Anonymous Dumps

PostgreSQL Anonymous Dumps

Transparent Anonymous Dumps

To export the anonymized data from a database, follow these 3 steps:

1. Create a masked user

CREATE ROLE anon_dumper LOGIN PASSWORD 'x';
ALTER ROLE anon_dumper SET anon.transparent_dynamic_masking = True;
SECURITY LABEL FOR anon ON ROLE anon_dumper IS 'MASKED';

NOTE: You can replace the name anon_dumper by another name.

2. Grant read access to that masked user

GRANT pg_read_all_data to anon_dumper;

NOTE: If you are running PostgreSQL 13 or if you want a more fine-grained access policy you can grant access more precisely, for instance:

GRANT USAGE ON SCHEMA public TO anon_dumper;
GRANT SELECT ON ALL TABLES IN SCHEMA public TO anon_dumper;
GRANT SELECT ON ALL SEQUENCES IN SCHEMA public TO anon_dumper;

GRANT USAGE ON SCHEMA foo TO anon_dumper;
GRANT SELECT ON ALL TABLES IN SCHEMA foo TO anon_dumper;
GRANT SELECT ON ALL SEQUENCES IN SCHEMA foo TO anon_dumper;

3. Launch pg_dump with the masked user

Now to export the anonymous data from a database named foo, let's use pg_dump:

pg_dump foo \
        --user anon_dumper \
        --no-security-labels \
        --exclude-extension="anon" \
        --file=foo_anonymized.sql

NOTES:

  • linebreaks are here for readability

  • --no-security-labels will remove the masking rules from the anonymous dump. This is really important because masked users should not have access to the masking policy.

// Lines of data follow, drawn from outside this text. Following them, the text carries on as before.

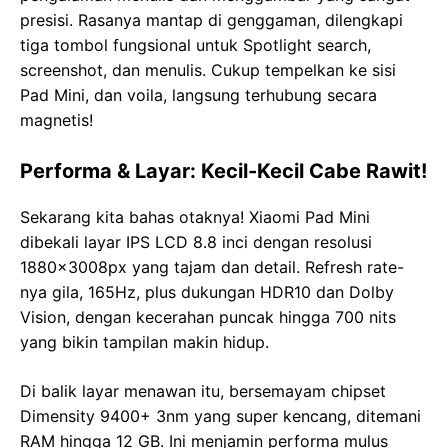
presisi. Rasanya mantap di genggaman, dilengkapi
tiga tombol fungsional untuk Spotlight search,
screenshot, dan menulis. Cukup tempelkan ke sisi
Pad Mini, dan voila, langsung terhubung secara
magnetis!
Performa & Layar: Kecil-Kecil Cabe Rawit!
Sekarang kita bahas otaknya! Xiaomi Pad Mini
dibekali layar IPS LCD 8.8 inci dengan resolusi
1880x3008px yang tajam dan detail. Refresh rate-
nya gila, 165Hz, plus dukungan HDR10 dan Dolby
Vision, dengan kecerahan puncak hingga 700 nits
yang bikin tampilan makin hidup.
Di balik layar menawan itu, bersemayam chipset
Dimensity 9400+ 3nm yang super kencang, ditemani
RAM hingga 12 GB. Ini menjamin performa mulus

  • --exclude-extension is only available with pg_dump 17 and later. As an alternative you can use --extension plpgsql.

  • --format=custom is supported

Anonymizing an SQL file

In previous versions of the documentation, this method was also called « anonymizing black box ».

You can also apply masking rules directly on a database backup file !

The PostgreSQL Anonymizer docker image contains a specific entrypoint script called /dump.sh. You pass the original data and the masking rules to to that /dump.sh script and it will return an anonymized dump.

Here's an example in 4 steps:

Step 1: Dump your original data (for instance dump.sql)

pg_dump --format=plain [...] my_db > dump.sql

Note this method only works with plain sql format (-Fp). You cannot use the custom format (-Fc) and the directory format (-Fd) here.

If you want to maintain the owners and grants, you need export them with pg_dumpall --roles-only like this:

(pg_dumpall -Fp [...] --roles-only && pg_dump -Fp [...] my_db ) > dump.sql

Step 2: Write your masking rules in a separate file (for instance rules.sql)


SECURITY LABEL FOR anon ON COLUMN people.lastname
IS 'MASKED WITH FUNCTION anon.dummy_last_name()';

-- etc.

Step 3: Pass the dump and the rules through the docker image and receive an anonymized dump !

IMG=registry.gitlab.com/dalibo/postgresql_anonymizer
ANON="docker run --rm -i $IMG /dump.sh"
cat dump.sql rules.sql | $ANON > anon_dump.sql

(this last step is written on 3 lines for clarity)

NB: You can also gather step 1 and step 3 in a single command:

(pg_dumpall --roles-only && pg_dump my_db && cat rules.sql) | $ANON > anon_dump.sql

NOTES:

You can use most the pg_dump output options with the /dump.sh script, for instance:

cat dump.sql rules.sql | $ANON --data-only --inserts > anon_dump.sql

DEPRECATED : pg_dump_anon.sh and pg_dump_anon

In version 0.x, the anonymous dumps were done with a shell script named pg_dump_anon.sh. In version 1.x it was done with a golang script named pg_dump_anon. Both commands are now deprecated.

However pg_dump_anon is kept for backward compatibility. If you are still using pg_dump_anon, you should switch to the pg_dump method described above as soon as possible.